Hochschule Ulm – Günter Behnisch – Olympiagelände München

Was haben die Hochschule Ulm und die Sportstätten auf dem Münchner Olympiagelände gemeinsam? Sie wurden vom selben Architekt entworfen, Günter Behnisch. Er ist vor wenigen Tagen im Alter von 88 Jahren gestorben. Er wurde 1922 in der Nähe von Dresden geboren und studierte Architektur in Stuttgart. 1952 gründete er dort sein erstes Büro. Nach dem Olympiagelände in München (die Idee für die schwebenden Dächer dort hatte übrigens nicht Behnisch, sondern Frei Otto) zählen der Plenarsaal des Bundestages in Bonn (1992-93) und der Neubau der Berliner Akademie der Künste (1993-2005) zu seinen bekanntesten Werken. Behnisch galt als „einer der führenden deutschen Architekten der Moderne“ (FAZ).

Ende der 1950er Jahre gab es in Deutschland einen großen Nachholbedarf bei der Ausbildung von Fachingenieuren. So wurde für Ulm der Bau der Staatlichen Ingenieurschule im Bereich zwischen Stuttgarter Straße und Prittwitzstraße beschlossen. 1958 wurde der Architekturwettbewerb dafür ausgeschrieben. 82 Entwürfe wurden eingereicht. Behnischs Vorschlag gewann den 1. Preis und wurde in mehrfacher Hinsicht gelobt:

„Die Gesamtdisposition ist sehr natürlich aus den Gegebenheiten des Geländes entwickelt; die ganze Bauanlage ist sehr schön der Stadt zugewandt. Sehr sympathisch ist in städtebaulicher Hinsicht die mäßige Höhenentwicklung; sie ist auch betrieblich ein großer Vorteil. (…) Die Lage der Aula am Eingang ist überzeugend und auch für Veranstaltungen außerhalb der Schule sehr zweckmäßig. Die Mensa in großer Breite nach Süden gerichtet, geschützt unter dem südlichen Hauptbau gelegen, ist eine glückliche Idee. Auch die Verbindungen zum Grünbereich sind gut ausgebildet. (…) Das Ganze zeigt eine maßstäblich feine, sorgfältige Durchbildung und eine sehr schöne Verzahnung mit der Umgebung.“ (damaliges Preisgerichtsprotokoll, zitiert nach Spieker 2006, S. 67 f.)
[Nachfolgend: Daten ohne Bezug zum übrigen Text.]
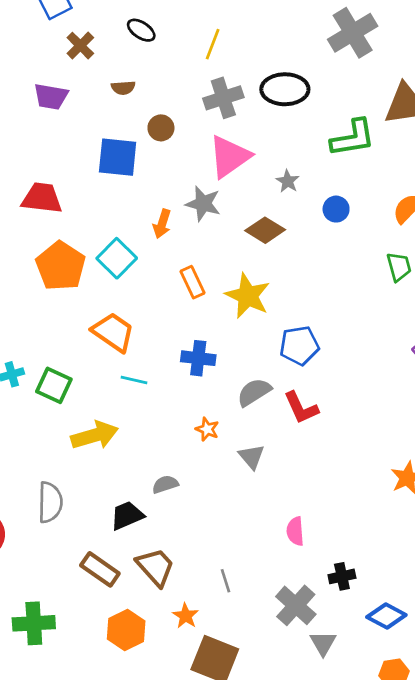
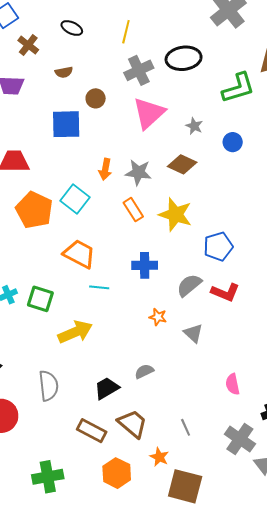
gray star: (203, 204) -> (138, 172), moved
red L-shape: (301, 408) -> (225, 292), turned -36
gray semicircle: (165, 484) -> (144, 371), moved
Besonders bemerkenswert am Bau der Ulmer Ingenieurschule, die 1972 in Fachhochschule umbenannt wurde und heute Hochschule heißt, waren auch Konstruktion und Bauweise. Behnisch und seine Mitstreiter mussten eine sehr kurze Bauzeit einhalten: Nur 1 1/2 Jahre standen zwischen dem Baubeginn im Juli 1961 und dem geplanten Einzug im November 1962 zur Verfügung. Die neuartige Montagebauweise mit Betonfertigteilen kam zum Einsatz. Die Fertigteile waren 3,0 Meter x 3,0 Meter groß. So entstand in Ulm „das erste in großen Teilen voll vorgefertigte öffentliche Gebäude in Deutschland, mit der innovativen Nutzung von industriell hergestellten Bauteilen sowohl in Rohbau, Konstruktion und Fassade als auch im Innenausbau.“ (Spieker 2006, S. 70). Der Bau der Ulmer Ingenieurschule war für Behnisch ein großer Erfolg und bestärkte ihn, weiter für den konsequenten Einsatz von industriellen Vorfertigungsmethoden einzutreten.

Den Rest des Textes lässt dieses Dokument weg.